Saving files within a workflow

I have a function in my workflow that saves a file, and I’d like to save the file in each subject specific folder.
I tried something like this

def fun(A):
import numpy as np
text = np.loadtxt(A)
np.savetxt(‘text_save’, text)

subject_list = [‘01’,‘02’]

infosource = Node(IdentityInterface(fields=[“subject_id”]), name=“infosource”)
infosource.iterables = [(“subject_id”, subject_list)]

template = {‘textdata’: os.path.join(“sub-{subject_id}”, ‘text.txt’)}
select_files = Node(SelectFiles(template, base_directory="/data"), name=‘selectfiles’)

wf = Workflow(name=“wf”, base_dir="/data")

savetext = Node(Function(input_names=[“A”], output_names=[“out”], function=fun), name=‘savetext’)

wf.connect(infosource, “subject_id”, select_files, “subject_id”)
wf.connect(select_files, “textdata”, savetext, ‘A’)

wf.run()

But this doesn’t save the files. What am I doing wrong?

I’d like to save the file in each subject specific folder.

You may want to use DataSink in that case (think of wf.base_dir as the working directory of your whole workflow, with inputs/outputs of each step - many times you will only want specific outputs)

What am I doing wrong?

By default, Nipype will remove any extra files generated within a Node that are unused in your Workflow. You can avoid this by connecting to a datasink. If not, you could also change the configuration file of your wf. More information on workflow configuration can be found here

1 Like

Thanks again @mgxd. I tried to use DataSink, but haven’t managed to save the file. I’m not exactly sure how to specify the output_names field and pass it to the sinker, since the function isn’t returning anything (file should be saved to disk). Could you please help me modify the script below?

def fun(A):
import numpy as np
import os
text = np.loadtxt(A)
np.savetxt(os.path.abspath(“savedfile.txt”), text)
return

subject_list = [“01”,“02”]

infosource = Node(IdentityInterface(fields=[“subject_id”]), name=“infosource”)
infosource.iterables = [(“subject_id”, subject_list)]

template = {‘textdata’: os.path.join(“sub-{subject_id}”, ‘text.txt’)}
selectfiles = Node(SelectFiles(template, base_directory="/data"), name=‘selectfiles’)

wf = Workflow(name=“wf”, base_dir="/data")

readtext = Node(Function(input_names=[“A”], output_names=[“out”], function=fun),
name=‘readtext’)

sinker = Node(DataSink(), name=“sinker”)
sinker.inputs.base_directory = “/data/wf/sinker”
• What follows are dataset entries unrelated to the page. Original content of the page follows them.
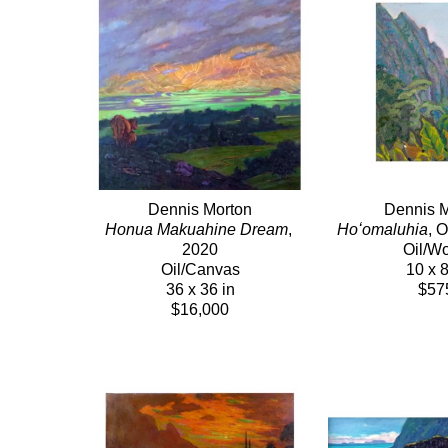
Dennis Morton
Dennis M
Honua Makuahine Dream
, 
Hoʻomaluhia
, 
2020
Oil/W
Oil/Canvas
10 x 8
36 x 36 in
$57
$16,000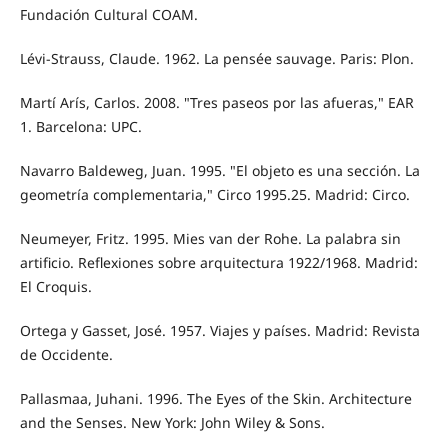
Fundación Cultural COAM.
Lévi-Strauss, Claude. 1962. La pensée sauvage. Paris: Plon.
Martí Arís, Carlos. 2008. "Tres paseos por las afueras," EAR
1. Barcelona: UPC.
Navarro Baldeweg, Juan. 1995. "El objeto es una sección. La
geometría complementaria," Circo 1995.25. Madrid: Circo.
Neumeyer, Fritz. 1995. Mies van der Rohe. La palabra sin
artificio. Reflexiones sobre arquitectura 1922/1968. Madrid:
El Croquis.
Ortega y Gasset, José. 1957. Viajes y países. Madrid: Revista
de Occidente.
Pallasmaa, Juhani. 1996. The Eyes of the Skin. Architecture
and the Senses. New York: John Wiley & Sons.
wf.connect(infosource,“subject_id”,selectfiles,“subject_id”)
wf.connect(selectfiles,“textdata”,readtext,“A”)
wf.connect(readtext,“out”,sinker,“saved_file”)

wf.run()

The idea is to create subject specific folders each containing the corresponding saved file, for example:
/data/wf/sinker/01/savedfile.txt
/data/wf/sinker/02/savedfile.txt

@mri could you give this a try?

def fun(A):
    import numpy as np
    import os
    text = np.loadtxt(A)
    outfile = os.path.abspath("savedfile.txt")
    np.savetxt(outfile, text)
    return outfile

subject_list = ["01","02"]

infosource = Node(IdentityInterface(fields=["subject_id"]), name="infosource")
infosource.iterables = [("subject_id", subject_list)]

template = {"textdata": os.path.join("sub-{subject_id}", "text.txt")}
selectfiles = Node(SelectFiles(template, base_directory="/data"), name="selectfiles")

wf = Workflow(name="wf", base_dir="/data")

readtext = Node(Function(input_names=["A"], output_names=["outfile"], function=fun),
                name="readtext")

sinker = Node(DataSink(), name="sinker")
sinker.inputs.base_directory = "/data/output"

wf.connect(infosource, "subject_id", selectfiles, "subject_id")
wf.connect(selectfiles, "textdata", readtext, "A")
wf.connect(infosource, "subject_id", sinker, "container")
wf.connect(readtext, "outfile", sinker, "@savedfile")

wf.run()
1 Like

@mgxd thank you, it’s working perfectly.